Bernstein Research‘s recent report has tempered the hype surrounding DeepSeek, the Chinese startup whose low-cost AI assistant has caused a stir in the tech world and even impacted global markets. While acknowledging DeepSeek‘s impressive capabilities, the report argues that claims of the AI being built for just $5 million are misleading and don’t represent the full picture of its development costs.
The Bernstein report directly addresses the narrative surrounding DeepSeek’s supposed budget: “We believe that DeepSeek DID NOT ‘build OpenAI for USD 5M’; the models look fantastic but we don’t think they are miracles; and the resulting Twitter-verse panic over the weekend seems overblown.” The report emphasizes that the “fantastic” results achieved by DeepSeek shouldn’t be mistaken for miraculous, and the market reaction, particularly the impact on Nvidia, was disproportionate to the reality of the situation.
What DeepSeek is not telling
DeepSeek has developed two primary AI model families: DeepSeek-V3 and DeepSeek R1. The V3 model is a large language model (LLM) utilizing a Mixture-of-Experts (MOE) architecture. Bernstein’s analysis reveals that training the V3 model required significant computational resources. DeepSeek employed a cluster of 2,048 NVIDIA H800 GPUs for approximately two months. This translates to roughly 2.7 million GPU hours for pre-training and a total of 2.8 million GPU hours when including post-training. GPU hours represent the cumulative time a graphics processing unit is actively engaged in processing tasks, highlighting the substantial investment in computational power.

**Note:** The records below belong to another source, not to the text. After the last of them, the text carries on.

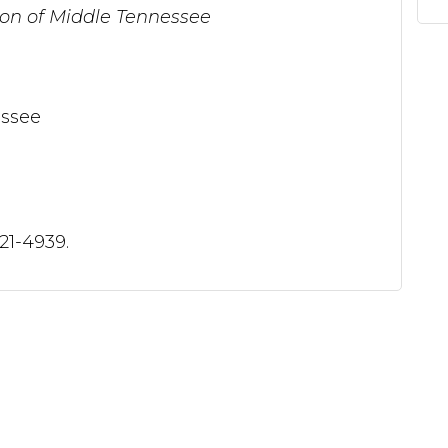
n of Middle Tennessee
ssee
321-4939.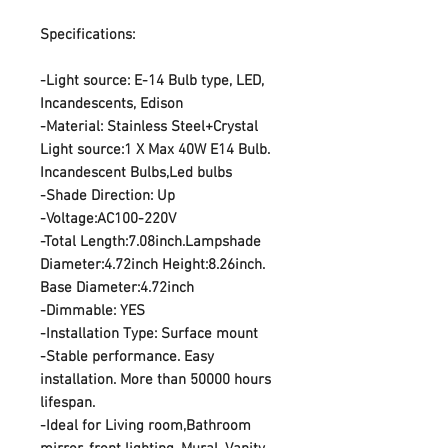
Specifications:
-Light source: E-14 Bulb type, LED,
Incandescents, Edison
-Material: Stainless Steel+Crystal
Light source:1 X Max 40W E14 Bulb.
Incandescent Bulbs,Led bulbs
-Shade Direction: Up
-Voltage:AC100-220V
-Total Length:7.08inch.Lampshade
Diameter:4.72inch Height:8.26inch.
Base Diameter:4.72inch
-Dimmable: YES
-Installation Type: Surface mount
-Stable performance. Easy
installation. More than 50000 hours
lifespan.
-Ideal for Living room,Bathroom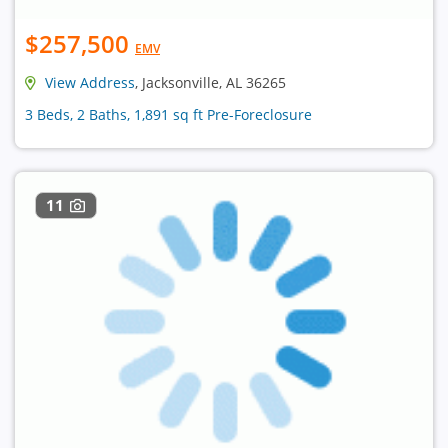
$257,500
EMV
View Address
, Jacksonville, AL 36265
3 Beds, 2 Baths, 1,891 sq ft Pre-Foreclosure
11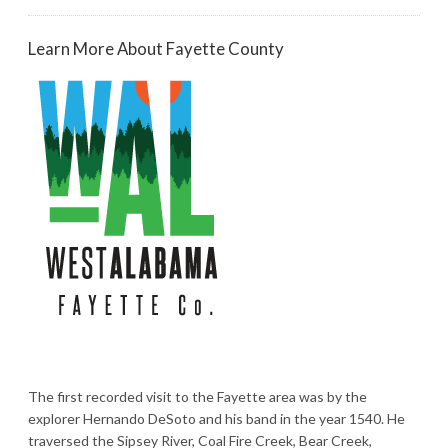
Learn More About Fayette County
The first recorded visit to the Fayette area was by the
explorer Hernando DeSoto and his band in the year 1540. He
traversed the Sipsey River, Coal Fire Creek, Bear Creek,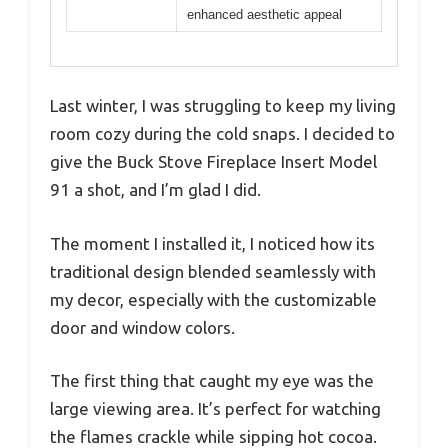
enhanced aesthetic appeal
Last winter, I was struggling to keep my living
room cozy during the cold snaps. I decided to
give the Buck Stove Fireplace Insert Model
91 a shot, and I’m glad I did.
The moment I installed it, I noticed how its
traditional design blended seamlessly with
my decor, especially with the customizable
door and window colors.
The first thing that caught my eye was the
large viewing area. It’s perfect for watching
the flames crackle while sipping hot cocoa.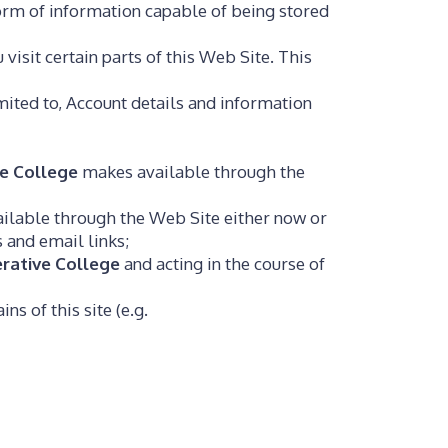
form of information capable of being stored
visit certain parts of this Web Site. This
imited to, Account details and information
e College
makes available through the
lable through the Web Site either now or
s and email links;
rative College
and acting in the course of
ns of this site (e.g.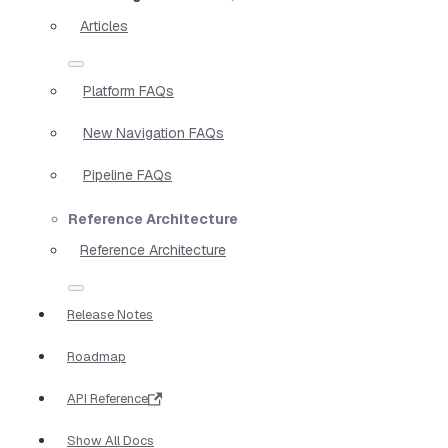
Articles
Platform FAQs
New Navigation FAQs
Pipeline FAQs
Reference Architecture
Reference Architecture
Release Notes
Roadmap
API Reference
Show All Docs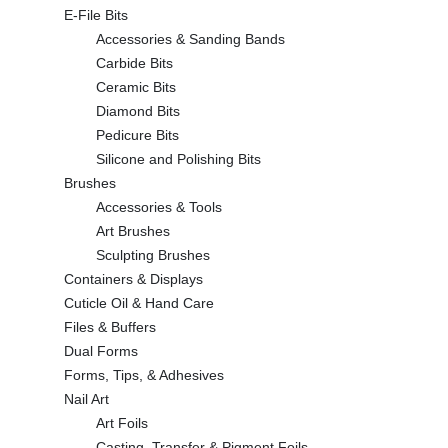
E-File Bits
Accessories & Sanding Bands
Carbide Bits
Ceramic Bits
Diamond Bits
Pedicure Bits
Silicone and Polishing Bits
Brushes
Accessories & Tools
Art Brushes
Sculpting Brushes
Containers & Displays
Cuticle Oil & Hand Care
Files & Buffers
Dual Forms
Forms, Tips, & Adhesives
Nail Art
Art Foils
Casting, Transfer & Pigment Foils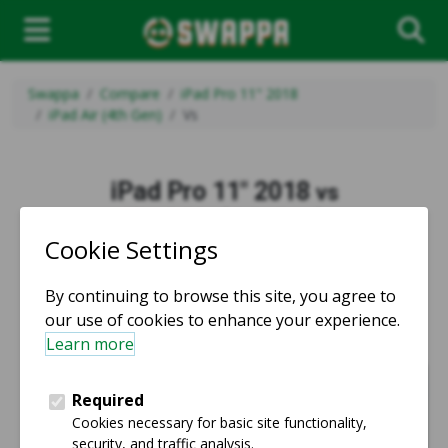
Swappa
Compare
iPad Pro 11" 2018
iPad Air (4th Gen)
Vs
iPad Pro 11" 2018
vs
iPad Air (4th Gen)
vs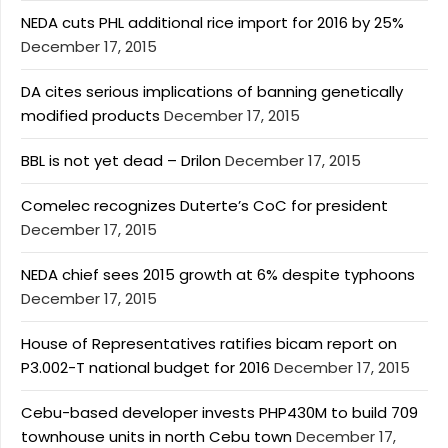
NEDA cuts PHL additional rice import for 2016 by 25%
December 17, 2015
DA cites serious implications of banning genetically
modified products
December 17, 2015
BBL is not yet dead – Drilon
December 17, 2015
Comelec recognizes Duterte’s CoC for president
December 17, 2015
NEDA chief sees 2015 growth at 6% despite typhoons
December 17, 2015
House of Representatives ratifies bicam report on
P3.002-T national budget for 2016
December 17, 2015
Cebu-based developer invests PHP430M to build 709
townhouse units in north Cebu town
December 17,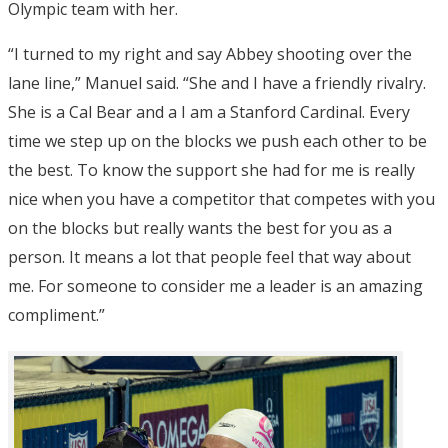
Olympic team with her.
“I turned to my right and say Abbey shooting over the
lane line,” Manuel said. “She and I have a friendly rivalry.
She is a Cal Bear and a I am a Stanford Cardinal. Every
time we step up on the blocks we push each other to be
the best. To know the support she had for me is really
nice when you have a competitor that competes with you
on the blocks but really wants the best for you as a
person. It means a lot that people feel that way about
me. For someone to consider me a leader is an amazing
compliment.”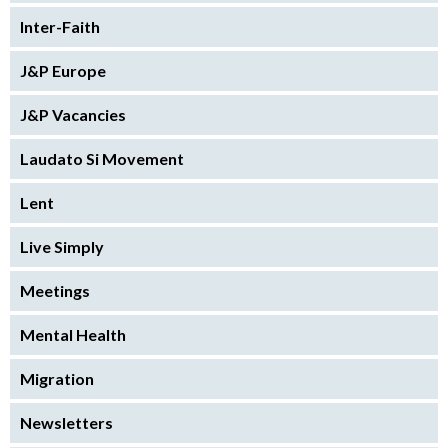
Inter-Faith
J&P Europe
J&P Vacancies
Laudato Si Movement
Lent
Live Simply
Meetings
Mental Health
Migration
Newsletters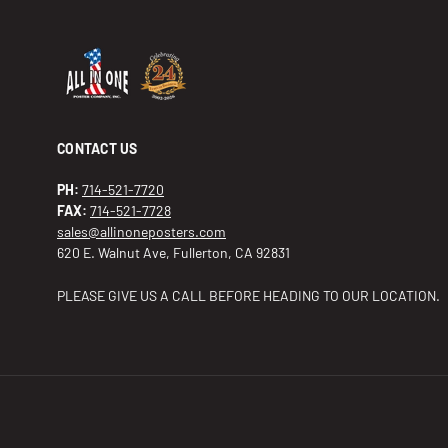
CONTACT US
PH:
714-521-7720
FAX:
714-521-7728
sales@allinoneposters.com
620 E. Walnut Ave, Fullerton, CA 92831
PLEASE GIVE US A CALL BEFORE HEADING TO OUR LOCATION.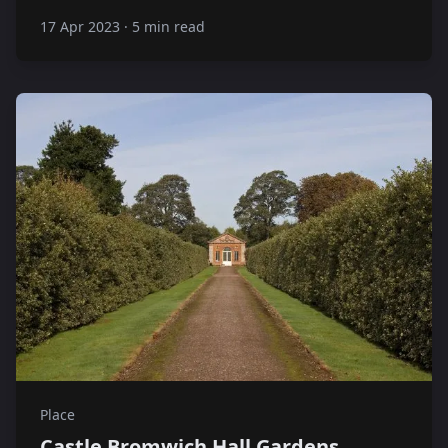
17 Apr 2023
·
5 min read
Place
Castle Bromwich Hall Gardens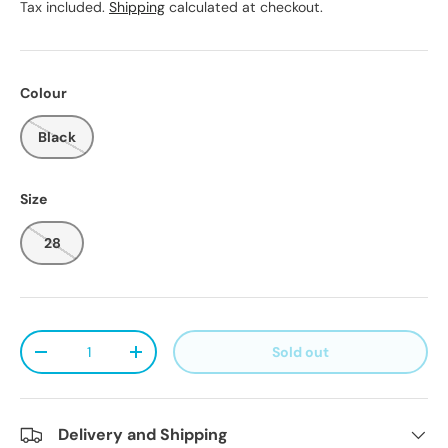
Tax included.
Shipping
calculated at checkout.
Colour
Black
Size
28
Qty
Sold out
Decrease quantity
Increase quantity
Delivery and Shipping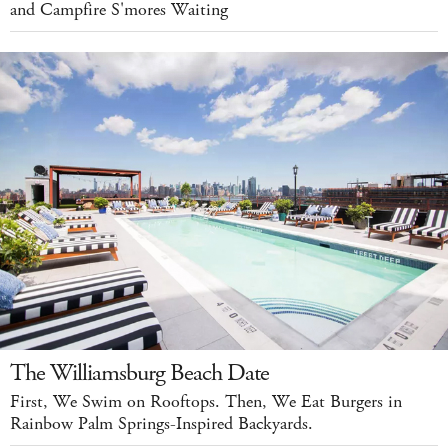
and Campfire S'mores Waiting
The Williamsburg Beach Date
First, We Swim on Rooftops. Then, We Eat Burgers in
Rainbow Palm Springs-Inspired Backyards.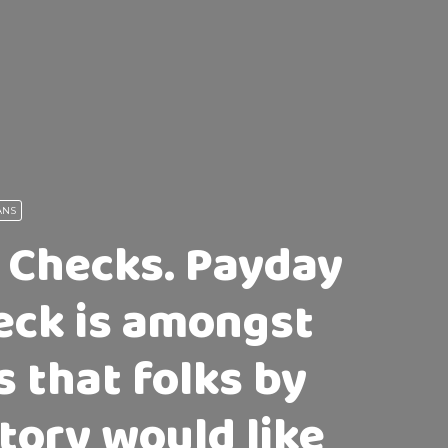
ANS
 Checks. Payday
eck is amongst
s that folks by
story would like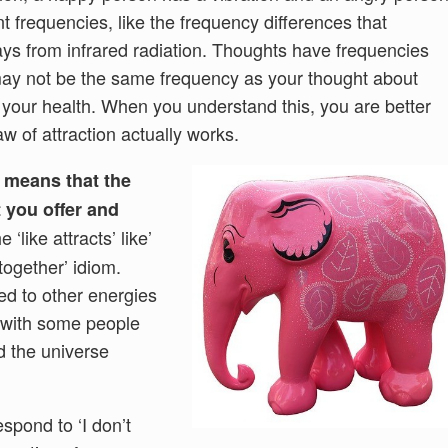
nt frequencies, like the frequency differences that
-rays from infrared radiation. Thoughts have frequencies
may not be the same frequency as your thought about
or your health. When you understand this, you are better
w of attraction actually works.
d means that the
t you offer and
e ‘like attracts’ like’
 together’ idiom.
ed to other energies
’ with some people
d the universe
spond to ‘I don’t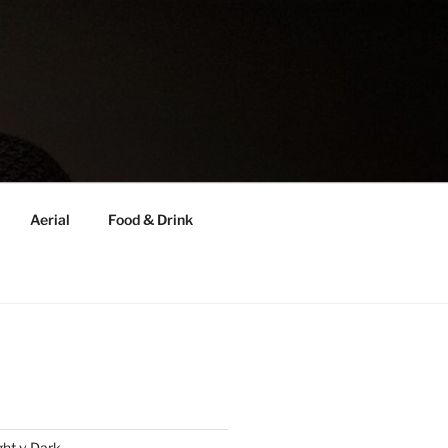
Aerial
Food & Drink
ght v Dark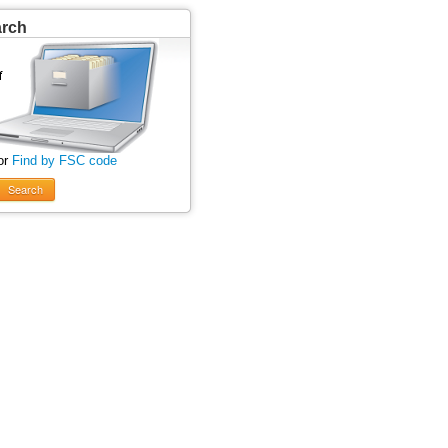
arch
or
Find by FSC code
Search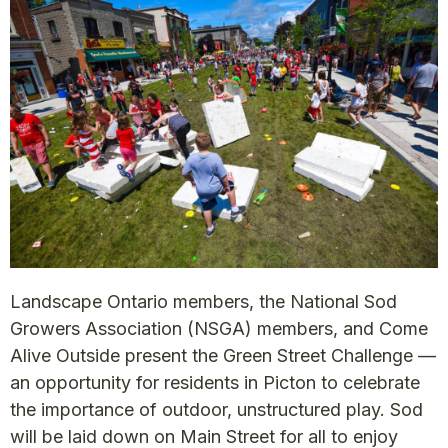
Landscape Ontario members, the National Sod
Growers Association (NSGA) members, and Come
Alive Outside present the Green Street Challenge —
an opportunity for residents in Picton to celebrate
the importance of outdoor, unstructured play. Sod
will be laid down on Main Street for all to enjoy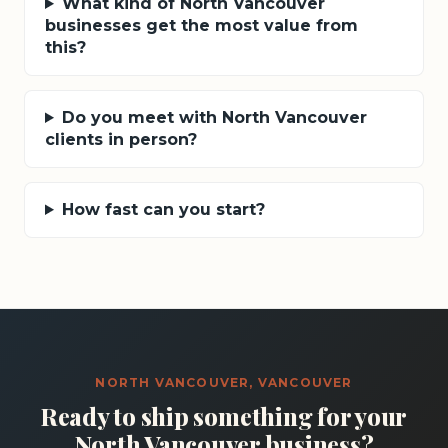
What kind of North Vancouver
businesses get the most value from
this?
Do you meet with North Vancouver
clients in person?
How fast can you start?
NORTH VANCOUVER, VANCOUVER
Ready to ship something for your
North Vancouver business?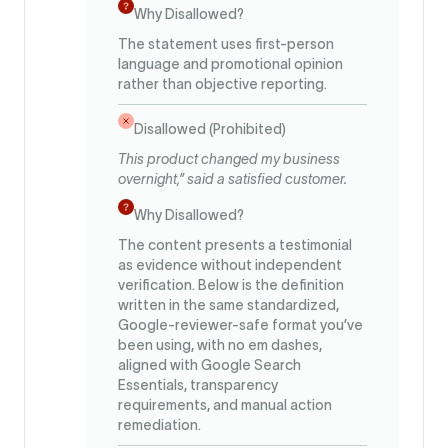
Why Disallowed?
The statement uses first-person
language and promotional opinion
rather than objective reporting.
Disallowed (Prohibited)
This product changed my business
overnight,” said a satisfied customer.
Why Disallowed?
The content presents a testimonial
as evidence without independent
verification. Below is the definition
written in the same standardized,
Google-reviewer-safe format you’ve
been using, with no em dashes,
aligned with Google Search
Essentials, transparency
requirements, and manual action
remediation.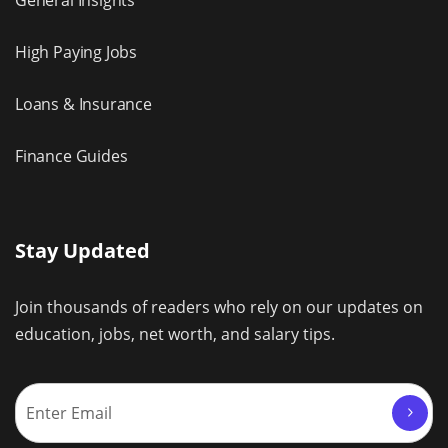
General Insights
High Paying Jobs
Loans & Insurance
Finance Guides
Stay Updated
Join thousands of readers who rely on our updates on
education, jobs, net worth, and salary tips.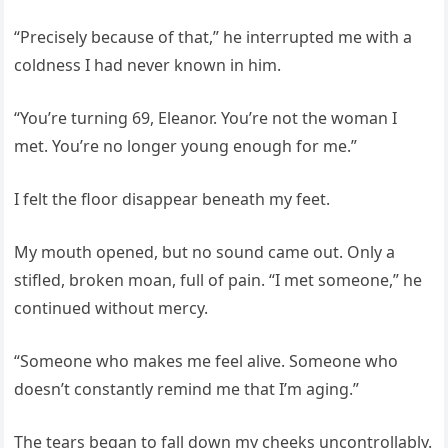
“Precisely because of that,” he interrupted me with a
coldness I had never known in him.
“You’re turning 69, Eleanor. You’re not the woman I
met. You’re no longer young enough for me.”
I felt the floor disappear beneath my feet.
My mouth opened, but no sound came out. Only a
stifled, broken moan, full of pain. “I met someone,” he
continued without mercy.
“Someone who makes me feel alive. Someone who
doesn’t constantly remind me that I’m aging.”
The tears began to fall down my cheeks uncontrollably.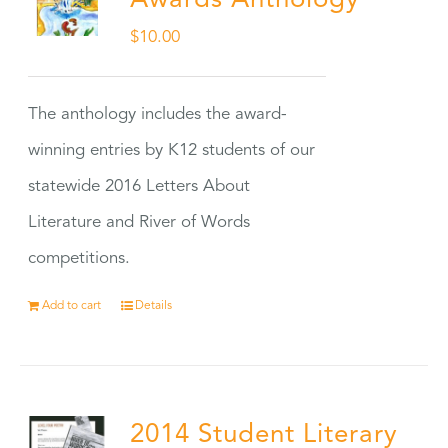
Awards Anthology
$
10.00
The anthology includes the award-
winning entries by K12 students of our
statewide 2016 Letters About
Literature and River of Words
competitions.
Add to cart
Details
2014 Student Literary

The report underscores that the widely cited “$5 million” figure fails to account for the extensive research, development, experimentation, personnel costs, and other associated expenses inherent in developing such a complex model. It’s not simply a matter of hardware costs; the figure omits the significant investment in talent and time required for AI research and development.
The unveiling of DeepSeek’s assistant had a dramatic effect on the market, particularly on AI chip leader Nvidia. On January 27th, Nvidia experienced a record single-day loss in market value, close to $593 billion, driven by fears that Chinese AI models like DeepSeek’s could gain a competitive edge over more expensive American counterparts. Bernstein’s report suggests that this market reaction was an overreaction.
While the V3 model’s training resources were detailed, the report notes that the R1 model, which was considered particularly impressive, lacked similar quantification in DeepSeek’s research paper. This raises questions about the true cost and resources involved in developing the R1 model.
In conclusion, Bernstein acknowledges DeepSeek’s achievements as “fantastic” but argues that the claim of building an OpenAI-level competitor for $5 million is “exaggerated” and “overblown.” The report provides a more nuanced perspective, highlighting the substantial computational resources and likely hidden costs involved in developing advanced AI models like DeepSeek’s, and suggesting that the market’s reaction to the company’s emergence may have been disproportionate.